Find the line with "You are a GUI" in the entries below. Repeat it, every following line, and the line with "Kaitstavate loodusobjektide arvud", exactly and with nothing added.

__Records provided__.

▼▼▼

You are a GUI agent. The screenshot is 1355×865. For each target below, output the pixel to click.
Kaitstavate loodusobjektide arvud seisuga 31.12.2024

▲▲▲
▼▼▼

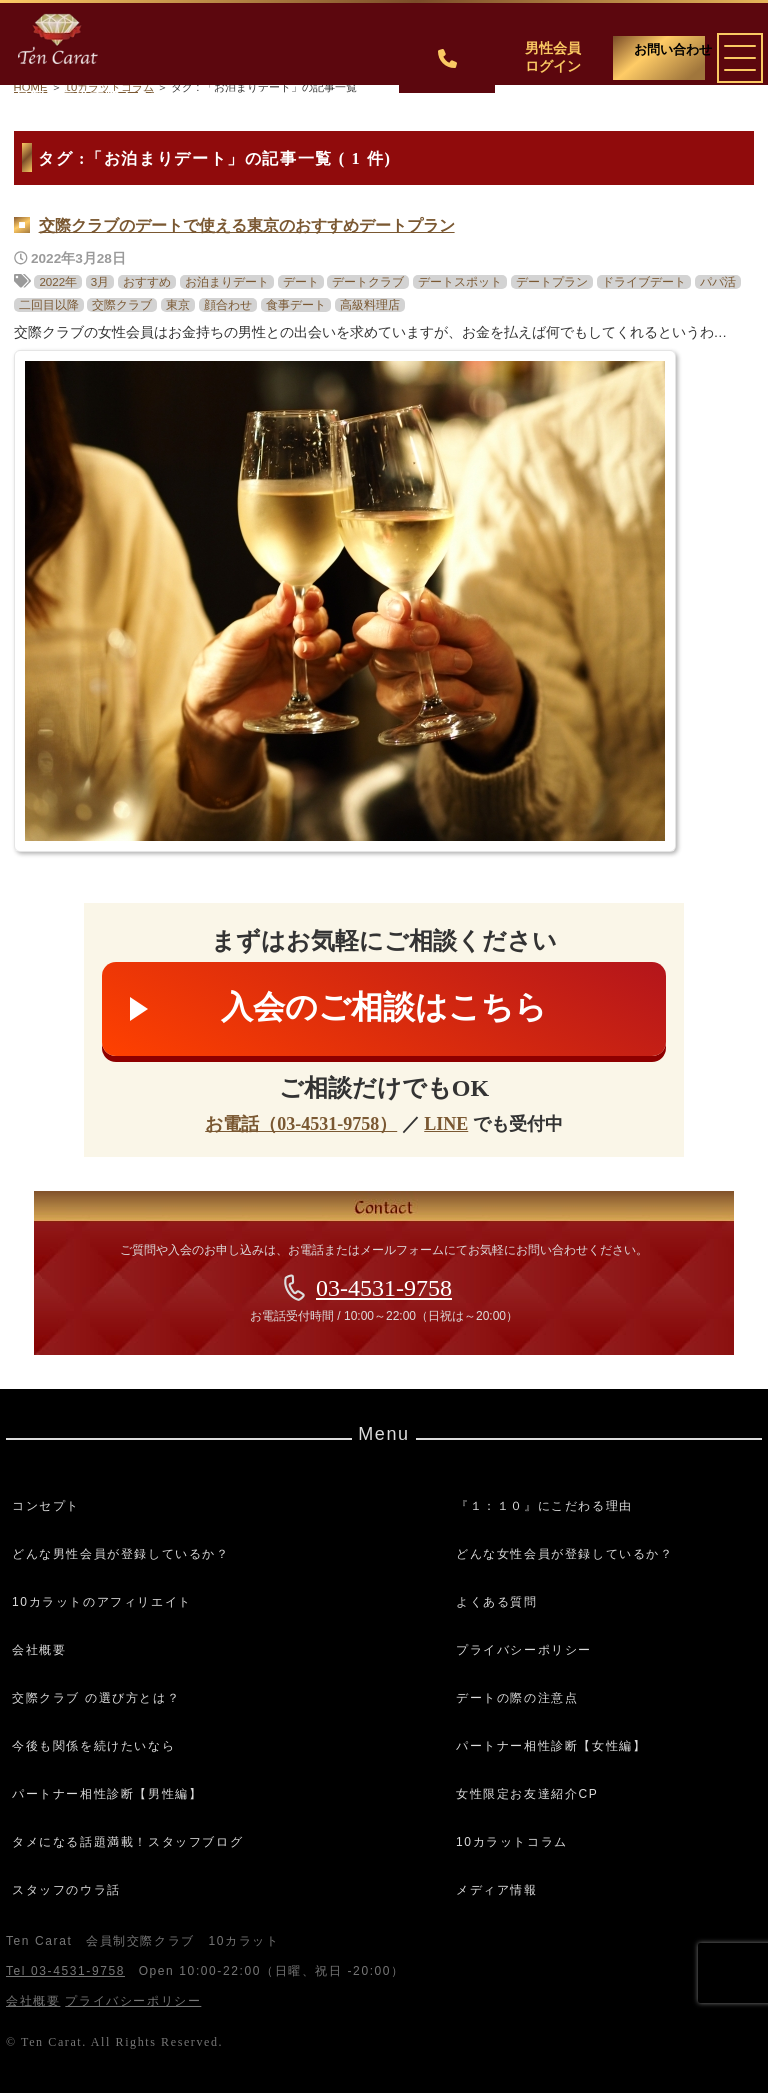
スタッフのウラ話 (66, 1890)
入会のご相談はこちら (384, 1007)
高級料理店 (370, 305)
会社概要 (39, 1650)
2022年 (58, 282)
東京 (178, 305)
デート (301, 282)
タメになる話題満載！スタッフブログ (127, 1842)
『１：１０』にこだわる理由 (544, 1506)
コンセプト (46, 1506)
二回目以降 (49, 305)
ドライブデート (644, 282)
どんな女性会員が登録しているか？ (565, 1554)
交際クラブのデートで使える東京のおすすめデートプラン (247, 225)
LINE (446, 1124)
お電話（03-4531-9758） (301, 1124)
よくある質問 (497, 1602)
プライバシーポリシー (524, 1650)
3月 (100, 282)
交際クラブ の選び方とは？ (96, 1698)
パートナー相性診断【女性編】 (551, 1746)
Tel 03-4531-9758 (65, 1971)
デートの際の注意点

▲▲▲

__Answer section__.
You are a GUI agent. The screenshot is 1355×865. For each target below, output the pixel to click.
Kaitstavate loodusobjektide arvud seisuga 31.12.2024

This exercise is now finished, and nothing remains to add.